Auto-Scaling AI Workloads with Kubernetes HPA & Kuma

Question

Pulumi · Accepted Answer

To facilitate auto-scaling for AI workloads in a Kubernetes cluster using Horizontal Pod Autoscaler (HPA), you would typically leverage the Kubernetes HPA resource to dynamically scale the number of pods in a deployment or replica set. HPA adjusts the number of running pods in response to observed CPU utilization or with custom metrics provided by third-party metrics systems.

Kuma, on the other hand, is a service mesh that can run on Kubernetes, providing features like observability, traffic control, security, and discovery. It's not directly involved in auto-scaling but could be used in conjunction with Kubernetes to enhance the network and security aspects of your services.

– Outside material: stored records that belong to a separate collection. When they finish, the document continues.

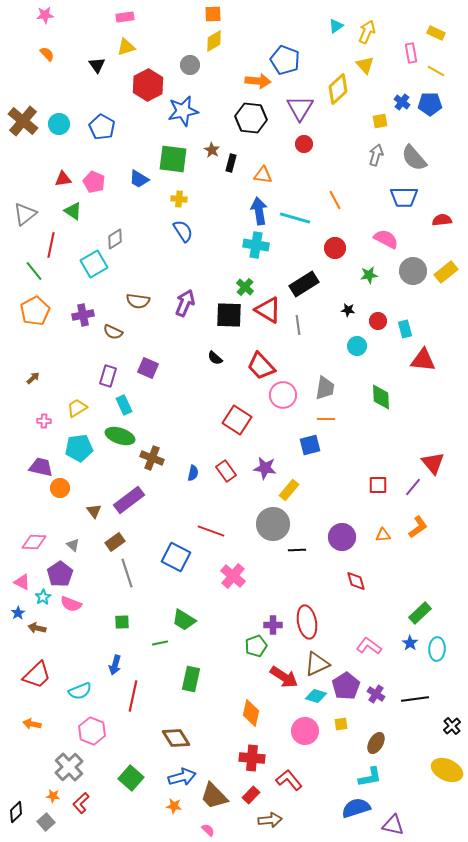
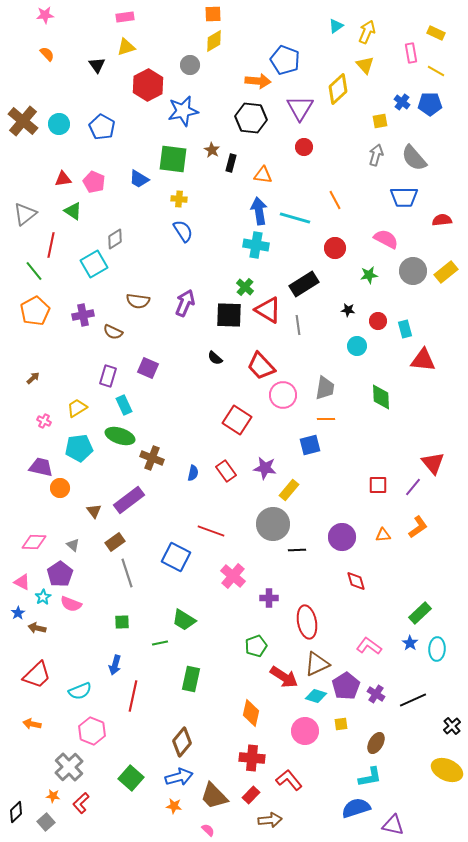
red circle at (304, 144): moved 3 px down
pink cross at (44, 421): rotated 24 degrees clockwise
purple cross at (273, 625): moved 4 px left, 27 px up
black line at (415, 699): moved 2 px left, 1 px down; rotated 16 degrees counterclockwise
brown diamond at (176, 738): moved 6 px right, 4 px down; rotated 72 degrees clockwise
blue arrow at (182, 777): moved 3 px left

Here, I'll guide you through a Pulumi program that demonstrates how to set up an HPA for your Kubernetes workloads. This program does not directly integrate Kuma, but you can install Kuma as a service mesh in your Kubernetes cluster to manage the microservices that your AI workloads may be composed of. For simplicity, the example below will focus on the Kubernetes Horizontal Pod Autoscaler:

### Detailed Explanation

1. **Kubernetes Python SDK**: We'll use Pulumi's Kubernetes SDK in Python to define our Kubernetes resources.
2. **HorizontalPodAutoscaler**: This resource automatically scales the number of pods in a replication controller, deployment, or replica set based on observed CPU utilization.
3. **Deployment**: Before we can autoscale our pods, we need to have a deployment that defines the pods we want to scale. This will be a simple AI service running as a container.
4. **Resource Requirements**: We'll define resource requests and limits for our containers, which HPA can use to make scaling decisions.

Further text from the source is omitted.